Şimdi Erdoğan yüzde 50+1’in değişmesi gerektiğini söyleyerek yeni bir tartışma başlattı.
Cumhurbaşkanı’nın ne murat ettiğinden bağımsız olarak söylemek gerekirse yüzde 50+1 Türkiye’de siyasi partileri fiilen anlamsızlaştırmış bir sistem ve değişmesi gerekiyor.
Toplumun yarısından fazlasının desteğini almak isteyen bir kişinin Türkiye gibi derin ve yakıcı sorunları olan bir ülkede bu sorunların çözümüne dair bir şey söylemesi mümkün değil.
Kimlik kalıplarının belirleyici olduğu bir siyasi atmosferde yüzde 50+1 i alabilmek için iki yolunuz var. Ya tüm siyasiler siyasetsizliği tercih edecek ve aynı anda tüm kesimlerden oy alabilecek jenerik söylemlerle oy peşinde koşacak ki Türkiye gibi bir coğrafyada bu imkansız, ya da sonuna kadar kutuplaştırarak belli kimlik gruplarını kendi lehinize tahkim edeceksiniz.

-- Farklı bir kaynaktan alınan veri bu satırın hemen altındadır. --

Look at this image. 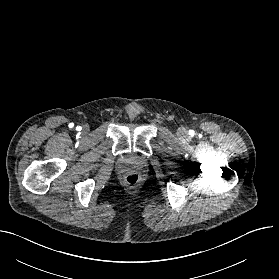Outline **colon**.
I'll return each mask as SVG.
<instances>
[{
    "instance_id": "obj_1",
    "label": "colon",
    "mask_w": 279,
    "mask_h": 279,
    "mask_svg": "<svg viewBox=\"0 0 279 279\" xmlns=\"http://www.w3.org/2000/svg\"><path fill=\"white\" fill-rule=\"evenodd\" d=\"M140 180V177L136 173H130L125 177V182L129 186H135Z\"/></svg>"
}]
</instances>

Her ikisi de ülkenin sorunlarına bir çözüm üretmiyor. Nihayetinde de Türk milliyetçileri ile Kürt milliyetçilerinin, sekülerler muhafazakarların, adına ne derseniz deyin sadece kendi dar iktidar ve güç beklentileri çerçevesinde oluşturduğu yapılarla seçime gidiliyor.
Erdoğan’ın değişiklikle ne istediğine gelirsek, elbette tartışılacak bir durum yok. Cumhurbaşkanı MHP’ye mahkum şekilde yol yürümenin kendisini ne kadar sınırlandırdığının farkında. Bir yanda iktidarı zorlayan mevcut koalisyon yapısı diğer yanda birinci turda cumhurbaşkanlığını kazanamamış ve parti oyları yüzde 35’e gerilemiş bir AK Parti.

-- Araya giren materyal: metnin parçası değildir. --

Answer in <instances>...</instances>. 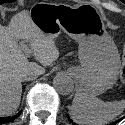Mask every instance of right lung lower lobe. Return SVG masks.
<instances>
[{
  "label": "right lung lower lobe",
  "mask_w": 125,
  "mask_h": 125,
  "mask_svg": "<svg viewBox=\"0 0 125 125\" xmlns=\"http://www.w3.org/2000/svg\"><path fill=\"white\" fill-rule=\"evenodd\" d=\"M21 112L22 111H19L18 114H16L15 116H12V117H5V118L2 117V118H0V124L12 122L14 119H16L20 115Z\"/></svg>",
  "instance_id": "obj_1"
}]
</instances>
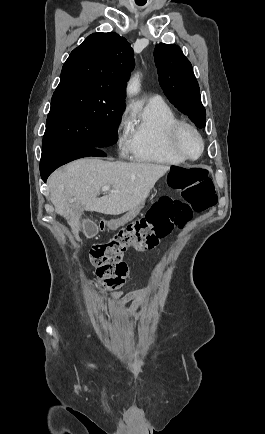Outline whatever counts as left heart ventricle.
<instances>
[{"label": "left heart ventricle", "mask_w": 265, "mask_h": 434, "mask_svg": "<svg viewBox=\"0 0 265 434\" xmlns=\"http://www.w3.org/2000/svg\"><path fill=\"white\" fill-rule=\"evenodd\" d=\"M183 153L188 157H196L199 155L201 146L194 134L186 132L180 140Z\"/></svg>", "instance_id": "obj_1"}]
</instances>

Bu iki veri, Erdoğan tekrar seçime girse bile seçimi kazanmasının hiç de kolay olmadığını gösteriyor. O da daha rahat seçilmenin imkanını zorluyor.
Peki sadece Erdoğan istedi diye kategorik olarak sistemde herhangi bir değişikliğe itiraz etmek gerekli mi?
Erdoğan bugüne kadar sürekli yenilediği koalisyon yapıları ve pazarlıklarla iktidarının sürekliliğini sağladı.
Tekrar seçilebilecek oyu alabilmesi bir yanda yeni koalisyon kurup kuramayacağına diğer yanda ise tüm baskı mekanizmalarına rağmen halktan gerekli oyu alıp alamayacağına bağlı.
Yüzde 50+1’in düşürülmesi; mevcut haliyle işlemez, işlese bile ülkeyi bir yere götürmez sistemin yeniden düzenlenmesine imkan sağlayacaksa buna kategorik olarak karşı çıkmak sadece “mevcut sistem bu şekilde devam etsin” anlamına gelir. Kaldı ki Erdoğan daha önce yaptığı gibi eğer başarılı olamazsa yine MHP’ye döner.
Seçilme için gerekli sınırın gözden geçirilmesi beraberinde Cumhurbaşkanının yetkilerinin de sınırlanabileceği, yarı başkanlık tarzı bir ara formülün hayata geçirilebileceği bir süreci getirebilir mi?
Sorulması gereken budur.
Cumhurbaşkanının ülkeyi kararnamelerle yönetmesinin sınırlanacağı, yüksek yargı ve devletin üst kurullarına atama mekanizmalarının gözden geçirileceği, rektörlerinin doğrudan sadece cumhurbaşkanı tarafından atanamayacağı, parlamentonun bakanlara güvenoyu verilmesi gibi mekanizmalarla yeniden denge ve denetleme işlevine dönebileceği bir değişiklikler bütünü konuşulamaz mı?
Gerek Erdoğan’ın güç paylaşımı konusundaki geçmiş sicili gerekse muhalefetin siyaset üretmedeki kapasitesizliği ve dağınık durumu göz önüne alındığında bunların kolay olmadığı muhakkak. Ama mevcut sistemin bu hali ile gitmesinin doğru olmadığı da o kadar kesin.
Bu durumda kategorik olarak evet ya da hayır demeden önce ihtimalleri hesaba katarak bir alternatif üretmeyi denemek gerek. Ayrıca Anayasa tartışması baştan rafa kaldırıldığında, yerel seçimlerden bir sonraki genel seçimlere kadar muhalefetin Erdoğan’ın yapıp ettiklerini konuşmaktan başka elinde çok bir gündem de kalmayacak gibi.